The Differential Capacitance of Ionic Liquid | Metal Electrode Interfaces - A Critical Comparison of Experimental Results with Theoretical Predictions

Results of potential-dependent differential capacitance measurements on the interface between six different ionic liquids and the (111) surface of single-crystalline gold are presented. The measurements were done by means of broadband impedance spectroscopy in a frequency range from 10 mHz to 1 MHz. We discuss the influence of the IL cation, the IL anion and the cations' alkyl chain length on the interfacial capacitance.

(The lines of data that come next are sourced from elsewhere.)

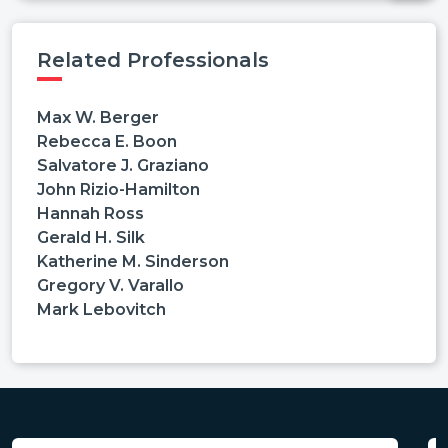
Related Professionals
Max W. Berger
Rebecca E. Boon
Salvatore J. Graziano
John Rizio-Hamilton
Hannah Ross
Gerald H. Silk
Katherine M. Sinderson
Gregory V. Varallo
Mark Lebovitch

Our results suggest that (i) there is no simple relationship between the cation size and the value of the differential capacitance, (ii) the general shape of the potential-dependent differential capacitance curve is more strongly influenced by the IL anion, and (iii) experimental differential capacitance curves do not exhibit a simple "camel-" or "bell-shaped" curvature as predicted by mean-field theories. Furthermore, the broadband measurements show that two capacitive processes can be distinguished, which take place on millisecond and second time scales, respectively. While a millisecond time scale is expected for double-layer charging governed by the bulk conductivity of the IL, the existence of a slow process points to additional barriers for charge transport at the interface. The capacitance contribution of the slow process is most pronounced for ILs based on the N-butyl-N-methyl-pyrrolidinium ([Pyr(1,4)]) cation. A comparison of capacitance data with in-situ STM data from previous studies suggests that the slow process is connected to herringbone-type structures at the interface. While the herringbone superstructure of the Au(111) surface is well known in aqueous electrochemistry, a herringbone-type structure of adsorbed ions was described in a recent MD simulation paper by Federov and coworkers (K. Kirchner, T. Kirchner, V. Ivanistsev, M. V. Fedorov, Electrochim. Acta 2013, in press: doi: 10.1016/j.electacta.2013.05.049).